Chancery 2° (291 x 203 mm). 132 (of 134) leaves (lacking S9-10 blanks). Type 1:140G (heading), 2:100-101B (text). 40 lines. Many floriated 9-line and 4-line white-on-black woodcut initials, printer's device (Meyer 63). 4 (of 7) engraved full- or multi-sheet engraved city views, 15 text woodcuts (11 flanked by borderpieces). (Lacking plates of Venice, Modon, and Rhodes, all supplied in pencil facsimile, all others with margins renewed, Candia creased, Jerusalem with repaired tears crossing image.) (k6 with marginal repaired tear crossing intial and text.) 19th-century red straight-grained morocco gilt, edges gilt, stamp signed by Koeler (somewhat scuffed, a few pale stains). Provenance: Nicholas Yemeniz (1783-1871, bibliophile; binding, book-label, Catalogue de la Bibliotheque de M. N. Yemeniz, sale Paris, 9-27 May 1867, lot 2689).
FIRST FRENCH EDITION OF THE FIRST FRENCH BOOK WITH ENGRAVINGS, AND THE FIRST BOOK FROM THIS PRESS. The expansive city views have in this edition been rendered as copperplate engravings, though the illustrations in text are woodcuts, following the Erhard Reuwich images of the 1486 first, Latin edition. The engravings are elaborately detailed, identifying specific buildings and sites.

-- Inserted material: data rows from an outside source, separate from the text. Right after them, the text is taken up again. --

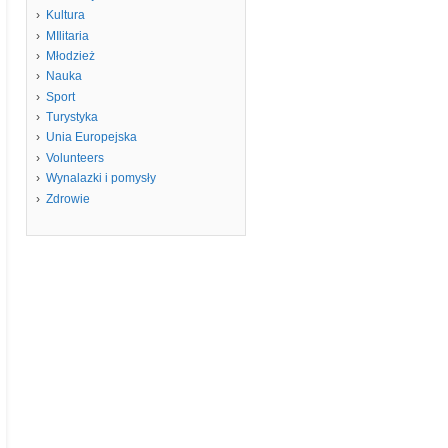
Kultura
MIlitaria
Młodzież
Nauka
Sport
Turystyka
Unia Europejska
Volunteers
Wynalazki i pomysły
Zdrowie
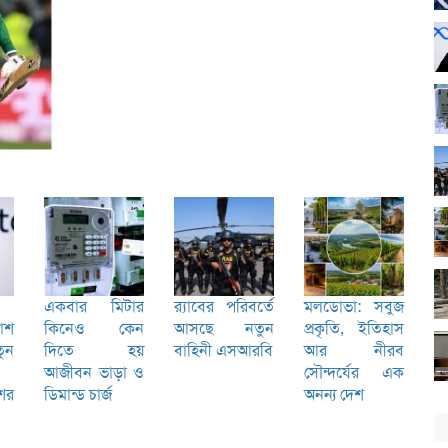
একবার মিটার
র‌্যাবের পরিবর্তে
মলডোভা: সবুজ
কাশ
কিনেও কেন
আসছে নতুন
প্রকৃতি, ইতিহাস
ুন
দিতে হয়
বাহিনী এসআরবি
আর নীরব
আজীবন ভাড়া ও
সৌন্দর্যের এক
শের
ডিমান্ড চার্জ
অনন্য দেশ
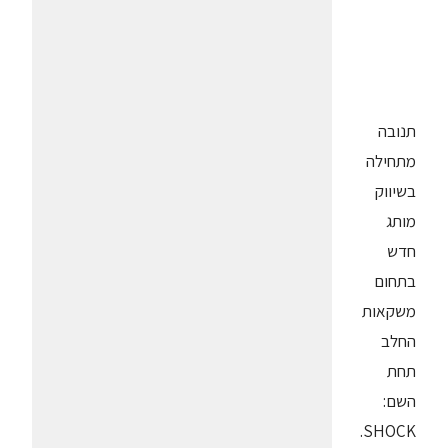
תנובה
מתחילה
בשיווק
מותג
חדש
בתחום
משקאות
החלב
תחת
השם:
SHOCK.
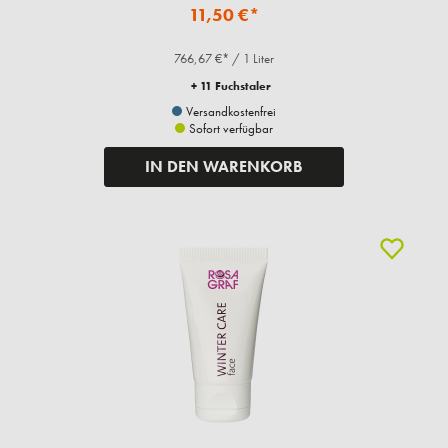
11,50 €*
766,67 €* / 1 Liter
+ 11 Fuchstaler
Versandkostenfrei
Sofort verfügbar
IN DEN WARENKORB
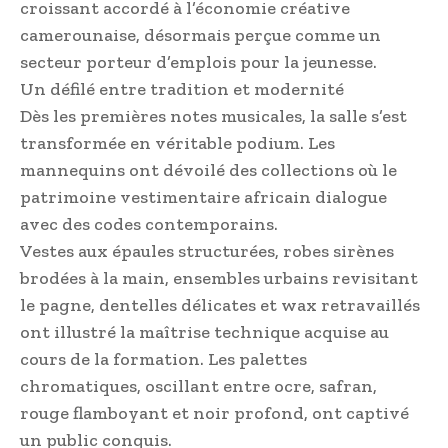
croissant accordé à l’économie créative
camerounaise, désormais perçue comme un
secteur porteur d’emplois pour la jeunesse.
Un défilé entre tradition et modernité
Dès les premières notes musicales, la salle s’est
transformée en véritable podium. Les
mannequins ont dévoilé des collections où le
patrimoine vestimentaire africain dialogue
avec des codes contemporains.
Vestes aux épaules structurées, robes sirènes
brodées à la main, ensembles urbains revisitant
le pagne, dentelles délicates et wax retravaillés
ont illustré la maîtrise technique acquise au
cours de la formation. Les palettes
chromatiques, oscillant entre ocre, safran,
rouge flamboyant et noir profond, ont captivé
un public conquis.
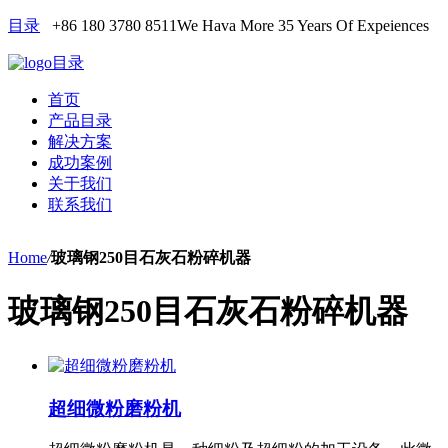
目录
+86 180 3780 8511
We Hava More 35 Years Of Expeiences
目录
首页
产品目录
解决方案
成功案例
关于我们
联系我们
Home
/
玻璃钢250目石灰石粉碎机器
玻璃钢250目石灰石粉碎机器
超细微粉磨粉机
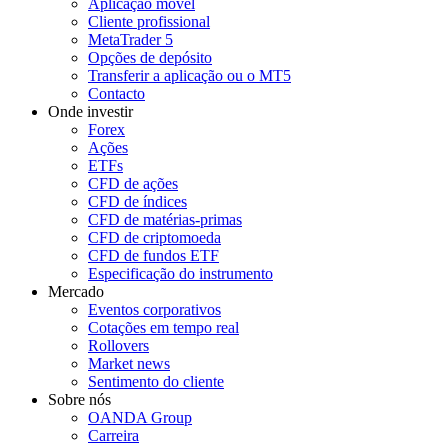
Aplicação móvel
Cliente profissional
MetaTrader 5
Opções de depósito
Transferir a aplicação ou o MT5
Contacto
Onde investir
Forex
Ações
ETFs
CFD de ações
CFD de índices
CFD de matérias-primas
CFD de criptomoeda
CFD de fundos ETF
Especificação do instrumento
Mercado
Eventos corporativos
Cotações em tempo real
Rollovers
Market news
Sentimento do cliente
Sobre nós
OANDA Group
Carreira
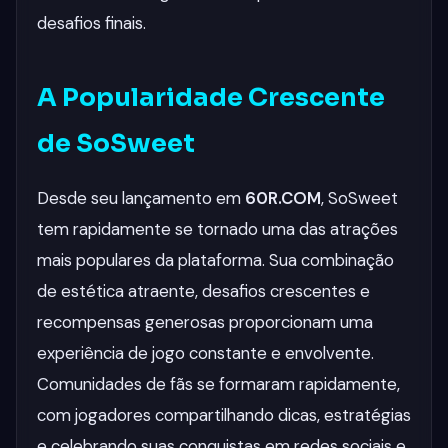
desafios finais.
A Popularidade Crescente
de SoSweet
Desde seu lançamento em
60R.COM
, SoSweet
tem rapidamente se tornado uma das atrações
mais populares da plataforma. Sua combinação
de estética atraente, desafios crescentes e
recompensas generosas proporcionam uma
experiência de jogo constante e envolvente.
Comunidades de fãs se formaram rapidamente,
com jogadores compartilhando dicas, estratégias
e celebrando suas conquistas em redes sociais e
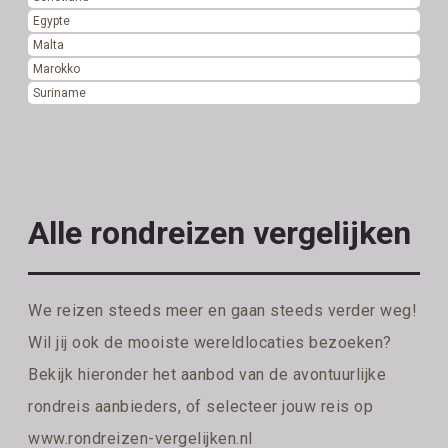
Egypte
Malta
Marokko
Suriname
Alle rondreizen vergelijken
We reizen steeds meer en gaan steeds verder weg!
Wil jij ook de mooiste wereldlocaties bezoeken?
Bekijk hieronder het aanbod van de avontuurlijke
rondreis aanbieders, of selecteer jouw reis op
www.rondreizen-vergelijken.nl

Breydenbach was dean of Mainz Cathedral; the Peregrinatio contains the journal of his pilgrimage to Palestine and Mount Sinai undertaken in 1483-84 in the company of Count John of Solms, Philip of Bicken, and other noblemen of the region. The account contains a wealth of useful information on places in and on the way to the Holy Land, and on distances, local customs, alphabets, etc., making it in effect one of the earliest printed guide books. The remarkable multi-block panaromic woodcut views are printed here from the original blocks of the first edition, printed in Mainz by Erhard Reuwich in February 1486 (the Armenian alphabet cut first appeared in Reuwich's German edition from the summer of the same year). These are the first detailed printed representations of most of the towns depicted, and are notable for being the earliest example of book illustrations whose artist is known: the woodcuts were based on the drawings of the painter Erhard Reuwich, a native of Utrecht, who accompanied the expedition as its official artist, and who borrowed or leased Peter Schoeffer's types for the printing of the first edition. Reuwich is not identified as the illustrator of any other works, but certain similarities in technique have led to recent suggestions that he may be identified with the anonymous "Hausbuchmeister" (cf., for example, R. W. Fuchs, "Mainzer Frühdrucke mit Buchholzschnitten", Archiv für Geschichte des Buchwesens 2 (1960), pp. 31-70). BMC VIII 288; Davies 8; Goff B-1192; C 1337=3538; Fairfax Murray French 624; GW 5080.